Playing Through the Pain is about Ken Caminiti’s Career in baseball. While his career was a bit before my time following the sport, I certainly know about the impact that his confession had by being the first player to confess about having using steroids while playing the game. This book gives an entire backstory on his life and how he made it to the majors and doesn’t just focus on the steroids’ which I appreciated as someone who otherwise didn’t know much about him.
He had a lot of injuries and in addition to to steroids had issues with other drugs as well. The book has a lot of interviews with people who were close to him and involved during his career and his downfall and eventual death. A very sad story of a player that could have been great if not often sidelined by injury.

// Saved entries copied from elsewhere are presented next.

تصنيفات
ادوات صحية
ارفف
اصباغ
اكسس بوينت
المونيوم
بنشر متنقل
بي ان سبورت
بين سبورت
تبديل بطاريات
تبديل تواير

I received a free e-copy of this book in order to write this review, I was not otherwise compensated.
About the Book
The powerful story of Ken Caminiti, who changed baseball forever as the first player to confess to having used performance-enhancing steroids
In Playing Through the Pain: Ken Caminiti and the Steroids Confession That Changed Baseball Forever, writer Dan Good seeks to make sense of MLB MVP Ken Caminiti’s fascinating, troubled life. Good began researching Caminiti in 2012 and conducted his first interviews for his biography in 2013. Since then he’s interviewed nearly 400 people, providing him with an exclusive and exhaustive view into Caminiti’s addictions, use of steroids, baseball successes, and inner turmoil.
Decades later, the full truth about Major League Baseball’s steroids era remains elusive, and the story of Caminiti, the player who opened the lid on performance-enhancing drugs in baseball has never been properly told. A gritty third baseman known for his diving stops, cannon arm, and switch-hit power, Caminiti voluntarily admitted in a 2002 Sports Illustrated cover story that he used steroids during his career, including his 1996 MVP season, and guessed that half of the players were using performance-enhancing drugs. “I’ve made a ton of mistakes,” he said. “I don’t think using steroids is one of them.”

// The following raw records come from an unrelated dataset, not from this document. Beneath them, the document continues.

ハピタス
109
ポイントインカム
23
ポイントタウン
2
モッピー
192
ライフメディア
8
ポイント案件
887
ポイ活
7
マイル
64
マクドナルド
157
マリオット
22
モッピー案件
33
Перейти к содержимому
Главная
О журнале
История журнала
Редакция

Good’s on-the-record sources include Caminiti’s steroids supplier, who has never come forward, discussing in detail his efforts to set up drug programs for Caminiti and dozens of other MLB players during the late 1990s; people who attended rehab with Caminiti and revealed the secret inner trauma that fueled his addictions; hundreds of Caminiti’s baseball teammates and coaches, from Little League to the major leagues, who adored and respected him while struggling to understand how to help him amid a culture that cultivated substance abuse; childhood friends who were drawn to his daring personality, warmth, and athleticism; and the teenager at the center of Caminiti’s October 2004 trip to New York City during which he overdosed and died.